__Work order__. Of the entries below, return exactly those lines that fall between the one containing "zásadách používání souborů" and the one containing "Identify the click", the two end lines included.
[Records shown]
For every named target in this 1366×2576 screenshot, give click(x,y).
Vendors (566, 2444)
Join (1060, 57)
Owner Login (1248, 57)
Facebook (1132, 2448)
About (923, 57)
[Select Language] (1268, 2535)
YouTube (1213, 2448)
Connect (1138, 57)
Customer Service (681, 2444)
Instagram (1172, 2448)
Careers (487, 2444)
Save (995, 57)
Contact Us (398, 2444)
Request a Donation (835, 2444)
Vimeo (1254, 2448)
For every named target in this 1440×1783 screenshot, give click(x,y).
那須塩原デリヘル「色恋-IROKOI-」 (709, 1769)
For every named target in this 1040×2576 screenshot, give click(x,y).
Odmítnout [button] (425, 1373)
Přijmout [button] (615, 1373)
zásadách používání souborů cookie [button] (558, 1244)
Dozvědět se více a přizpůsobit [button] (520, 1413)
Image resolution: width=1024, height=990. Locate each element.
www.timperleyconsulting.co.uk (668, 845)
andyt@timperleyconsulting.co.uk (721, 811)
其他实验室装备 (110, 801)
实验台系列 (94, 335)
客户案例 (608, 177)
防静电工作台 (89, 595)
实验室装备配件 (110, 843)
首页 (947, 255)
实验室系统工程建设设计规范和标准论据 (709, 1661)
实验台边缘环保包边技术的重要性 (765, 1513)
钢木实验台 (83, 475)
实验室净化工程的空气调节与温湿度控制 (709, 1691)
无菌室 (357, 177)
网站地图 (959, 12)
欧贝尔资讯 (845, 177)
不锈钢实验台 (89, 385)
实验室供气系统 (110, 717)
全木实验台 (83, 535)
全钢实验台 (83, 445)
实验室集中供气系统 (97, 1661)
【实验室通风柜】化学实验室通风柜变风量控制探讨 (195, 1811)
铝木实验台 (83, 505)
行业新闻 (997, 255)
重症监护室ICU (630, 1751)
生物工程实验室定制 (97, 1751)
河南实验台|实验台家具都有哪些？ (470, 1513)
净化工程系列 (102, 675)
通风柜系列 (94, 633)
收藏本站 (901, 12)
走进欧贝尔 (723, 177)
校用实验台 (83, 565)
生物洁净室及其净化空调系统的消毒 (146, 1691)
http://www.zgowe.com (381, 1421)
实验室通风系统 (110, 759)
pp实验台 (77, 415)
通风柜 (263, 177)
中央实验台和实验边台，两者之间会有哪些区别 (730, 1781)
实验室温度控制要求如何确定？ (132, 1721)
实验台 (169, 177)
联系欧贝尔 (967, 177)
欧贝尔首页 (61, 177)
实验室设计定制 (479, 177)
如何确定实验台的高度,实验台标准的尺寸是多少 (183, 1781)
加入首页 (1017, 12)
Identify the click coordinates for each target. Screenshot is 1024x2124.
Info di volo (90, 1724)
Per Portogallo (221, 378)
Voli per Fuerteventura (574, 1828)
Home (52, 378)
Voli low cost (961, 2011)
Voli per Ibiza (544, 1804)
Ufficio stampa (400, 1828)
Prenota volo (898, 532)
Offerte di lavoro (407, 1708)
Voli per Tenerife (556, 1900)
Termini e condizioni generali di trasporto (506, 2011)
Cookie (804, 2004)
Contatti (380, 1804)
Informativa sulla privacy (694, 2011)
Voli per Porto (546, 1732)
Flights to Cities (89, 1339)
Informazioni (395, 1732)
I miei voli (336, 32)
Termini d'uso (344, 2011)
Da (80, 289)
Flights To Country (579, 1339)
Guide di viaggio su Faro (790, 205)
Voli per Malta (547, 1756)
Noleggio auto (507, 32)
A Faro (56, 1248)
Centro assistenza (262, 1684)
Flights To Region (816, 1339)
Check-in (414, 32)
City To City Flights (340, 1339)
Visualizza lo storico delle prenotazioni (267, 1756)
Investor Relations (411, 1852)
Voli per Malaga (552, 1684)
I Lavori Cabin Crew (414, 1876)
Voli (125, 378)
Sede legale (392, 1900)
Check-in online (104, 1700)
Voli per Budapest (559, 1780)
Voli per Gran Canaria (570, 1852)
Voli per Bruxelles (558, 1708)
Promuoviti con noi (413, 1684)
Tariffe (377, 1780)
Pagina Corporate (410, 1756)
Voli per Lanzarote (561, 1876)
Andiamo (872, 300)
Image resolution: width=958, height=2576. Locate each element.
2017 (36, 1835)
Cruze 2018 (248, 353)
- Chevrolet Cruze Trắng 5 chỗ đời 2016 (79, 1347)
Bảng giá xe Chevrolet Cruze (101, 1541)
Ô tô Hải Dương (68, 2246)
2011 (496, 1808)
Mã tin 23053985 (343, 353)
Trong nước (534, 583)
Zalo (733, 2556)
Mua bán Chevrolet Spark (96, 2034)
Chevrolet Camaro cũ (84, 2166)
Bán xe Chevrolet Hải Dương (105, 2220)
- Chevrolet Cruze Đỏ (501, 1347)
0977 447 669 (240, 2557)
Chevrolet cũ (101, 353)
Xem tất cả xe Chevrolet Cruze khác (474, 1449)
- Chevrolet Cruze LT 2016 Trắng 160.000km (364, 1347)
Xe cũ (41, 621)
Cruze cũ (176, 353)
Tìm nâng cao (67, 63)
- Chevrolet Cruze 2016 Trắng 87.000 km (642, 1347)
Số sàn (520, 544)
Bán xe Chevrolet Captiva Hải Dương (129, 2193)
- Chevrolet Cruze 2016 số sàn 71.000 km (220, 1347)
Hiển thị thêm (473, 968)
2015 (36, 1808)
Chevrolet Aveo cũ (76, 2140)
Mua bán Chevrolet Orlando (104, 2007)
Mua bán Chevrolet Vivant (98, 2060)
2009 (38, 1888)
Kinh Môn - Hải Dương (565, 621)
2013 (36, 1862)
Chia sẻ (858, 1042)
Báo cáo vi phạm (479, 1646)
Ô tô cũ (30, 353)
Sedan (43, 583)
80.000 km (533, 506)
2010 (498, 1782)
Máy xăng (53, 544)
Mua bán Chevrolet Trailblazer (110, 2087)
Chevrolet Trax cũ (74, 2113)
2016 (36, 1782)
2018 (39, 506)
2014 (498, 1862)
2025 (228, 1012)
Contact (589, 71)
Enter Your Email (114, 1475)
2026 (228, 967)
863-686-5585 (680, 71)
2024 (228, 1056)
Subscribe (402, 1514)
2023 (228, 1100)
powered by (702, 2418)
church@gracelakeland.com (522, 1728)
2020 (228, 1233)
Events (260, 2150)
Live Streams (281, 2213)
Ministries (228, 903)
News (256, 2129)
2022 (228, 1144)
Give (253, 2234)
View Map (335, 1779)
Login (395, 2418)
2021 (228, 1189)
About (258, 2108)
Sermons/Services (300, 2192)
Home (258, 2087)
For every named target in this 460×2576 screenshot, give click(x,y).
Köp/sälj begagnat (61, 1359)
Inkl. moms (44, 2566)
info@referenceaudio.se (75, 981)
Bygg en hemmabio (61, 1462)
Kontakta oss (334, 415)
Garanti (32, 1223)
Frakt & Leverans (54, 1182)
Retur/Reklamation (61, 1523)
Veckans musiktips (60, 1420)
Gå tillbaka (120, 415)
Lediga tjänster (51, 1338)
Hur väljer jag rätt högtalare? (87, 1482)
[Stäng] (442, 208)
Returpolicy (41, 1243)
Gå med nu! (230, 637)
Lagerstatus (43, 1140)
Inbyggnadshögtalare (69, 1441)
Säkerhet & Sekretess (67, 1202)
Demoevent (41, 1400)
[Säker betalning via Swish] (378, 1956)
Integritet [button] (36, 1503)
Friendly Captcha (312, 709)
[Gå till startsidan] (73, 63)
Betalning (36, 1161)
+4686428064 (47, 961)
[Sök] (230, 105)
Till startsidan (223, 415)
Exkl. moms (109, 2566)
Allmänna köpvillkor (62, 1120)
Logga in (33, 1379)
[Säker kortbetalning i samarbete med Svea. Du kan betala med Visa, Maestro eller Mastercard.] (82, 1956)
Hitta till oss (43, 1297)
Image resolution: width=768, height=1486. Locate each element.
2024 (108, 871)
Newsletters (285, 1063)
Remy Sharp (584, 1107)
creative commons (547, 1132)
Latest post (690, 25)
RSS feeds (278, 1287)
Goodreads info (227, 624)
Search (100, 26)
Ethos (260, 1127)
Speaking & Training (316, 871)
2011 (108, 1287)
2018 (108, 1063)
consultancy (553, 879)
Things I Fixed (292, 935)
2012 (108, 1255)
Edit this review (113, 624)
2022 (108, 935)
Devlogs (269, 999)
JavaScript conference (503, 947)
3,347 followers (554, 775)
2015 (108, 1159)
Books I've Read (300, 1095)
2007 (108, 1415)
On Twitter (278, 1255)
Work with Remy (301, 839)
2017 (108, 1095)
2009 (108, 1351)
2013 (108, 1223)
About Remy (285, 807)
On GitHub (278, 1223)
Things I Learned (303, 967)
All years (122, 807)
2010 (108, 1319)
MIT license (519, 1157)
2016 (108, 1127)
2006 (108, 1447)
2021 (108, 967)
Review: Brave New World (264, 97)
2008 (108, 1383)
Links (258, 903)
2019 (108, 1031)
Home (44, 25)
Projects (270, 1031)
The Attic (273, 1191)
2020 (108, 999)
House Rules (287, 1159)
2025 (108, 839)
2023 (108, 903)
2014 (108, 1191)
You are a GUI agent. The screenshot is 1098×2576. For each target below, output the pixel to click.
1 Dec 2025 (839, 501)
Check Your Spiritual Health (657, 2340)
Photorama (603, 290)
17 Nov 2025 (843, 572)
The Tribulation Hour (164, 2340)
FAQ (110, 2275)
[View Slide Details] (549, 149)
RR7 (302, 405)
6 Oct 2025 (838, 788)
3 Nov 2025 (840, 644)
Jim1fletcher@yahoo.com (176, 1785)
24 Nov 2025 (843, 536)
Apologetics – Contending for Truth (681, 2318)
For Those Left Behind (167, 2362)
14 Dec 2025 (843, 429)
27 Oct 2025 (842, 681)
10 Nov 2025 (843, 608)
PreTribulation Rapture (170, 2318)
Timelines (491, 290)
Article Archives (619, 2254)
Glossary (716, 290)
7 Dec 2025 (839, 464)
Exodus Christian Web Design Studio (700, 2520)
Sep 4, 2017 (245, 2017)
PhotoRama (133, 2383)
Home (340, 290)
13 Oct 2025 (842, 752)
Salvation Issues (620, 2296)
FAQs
[/Records shown]
__Written solution__.
zásadách používání souborů cookie [button] (558, 1244)
Dozvědět se více a přizpůsobit [button] (520, 1413)
Image resolution: width=1024, height=990. Locate each element.
www.timperleyconsulting.co.uk (668, 845)
andyt@timperleyconsulting.co.uk (721, 811)
其他实验室装备 (110, 801)
实验台系列 (94, 335)
客户案例 (608, 177)
防静电工作台 (89, 595)
实验室装备配件 (110, 843)
首页 (947, 255)
实验室系统工程建设设计规范和标准论据 (709, 1661)
实验台边缘环保包边技术的重要性 (765, 1513)
钢木实验台 (83, 475)
实验室净化工程的空气调节与温湿度控制 (709, 1691)
无菌室 (357, 177)
网站地图 (959, 12)
欧贝尔资讯 (845, 177)
不锈钢实验台 (89, 385)
实验室供气系统 (110, 717)
全木实验台 (83, 535)
全钢实验台 (83, 445)
实验室集中供气系统 (97, 1661)
【实验室通风柜】化学实验室通风柜变风量控制探讨 (195, 1811)
铝木实验台 (83, 505)
行业新闻 (997, 255)
重症监护室ICU (630, 1751)
生物工程实验室定制 (97, 1751)
河南实验台|实验台家具都有哪些？ (470, 1513)
净化工程系列 (102, 675)
通风柜系列 (94, 633)
收藏本站 (901, 12)
走进欧贝尔 (723, 177)
校用实验台 (83, 565)
生物洁净室及其净化空调系统的消毒 (146, 1691)
http://www.zgowe.com (381, 1421)
实验室通风系统 (110, 759)
pp实验台 (77, 415)
通风柜 (263, 177)
中央实验台和实验边台，两者之间会有哪些区别 (730, 1781)
实验室温度控制要求如何确定？ (132, 1721)
实验台 (169, 177)
联系欧贝尔 (967, 177)
欧贝尔首页 (61, 177)
实验室设计定制 (479, 177)
如何确定实验台的高度,实验台标准的尺寸是多少 (183, 1781)
加入首页 (1017, 12)
Identify the click coordinates for each target. Screenshot is 1024x2124.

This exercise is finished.